Over 8,000 tons of shark fins are processed each year. The fins only amount to 4% of a shark's
bodyweight so this means that some 200,000 tons of shark are thrown back into the sea and discarded.
The fins are highly prized. The fishermen catch the sharks and slice off the fins, unmindful whether
the shark is alive or not. The bodies, most of them still alive, are tossed back into the sea to bleed
to death or to be attacked by other sharks or fish.
Shark Safaris is fundamentally opposed to this barbaric and wasteful practise and support any initiative to
bring it to an end.
The fins are dried, stacked, and sold, mostly illegally. The buyers extract the collagen fibres, clean them,
and process them into "shark fin soup." This soup has no flavour and absolutely no nutritional value.
It is a dish served only for prestige purposes, selling for anywhere from US$50.00 to US$400.00 per bowl.
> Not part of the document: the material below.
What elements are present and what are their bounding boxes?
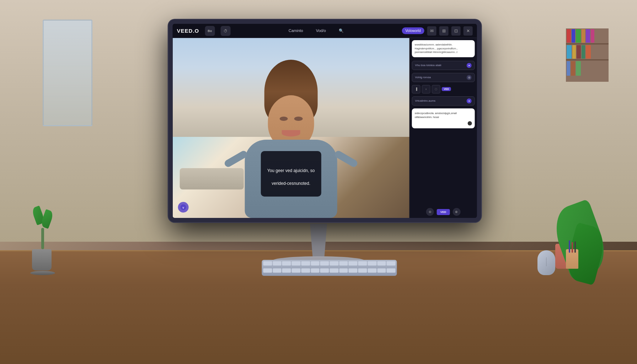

The demand for shark fin soup has developed since 1985 and coincides with the rapid growth of the Chinese
economy. The demand from China is for staggering amounts of shark fins. As a result, the oceans are
literally being scoured clean of sharks. Poachers are invading national marine parks like the Galapagos
Islands in Ecuador and Cocos Island in Costa Rica to catch sharks.
Forget the fictional fear spawned by Steven Spielberg's film Jaws. The oceans are no longer safe for sharks.
And the horror is that we don't just kill them, we hack off their limbs and toss their mutilated bodies
back into the sea to die an agonizing and horrific death.
The Shark Trust and many other organisations around the world have been educating the public for several
years about the devastating effect that the Asian culture's use of shark fin soup is having on shark
populations with the objective of stopping this useless, and cruel so-called "tradition."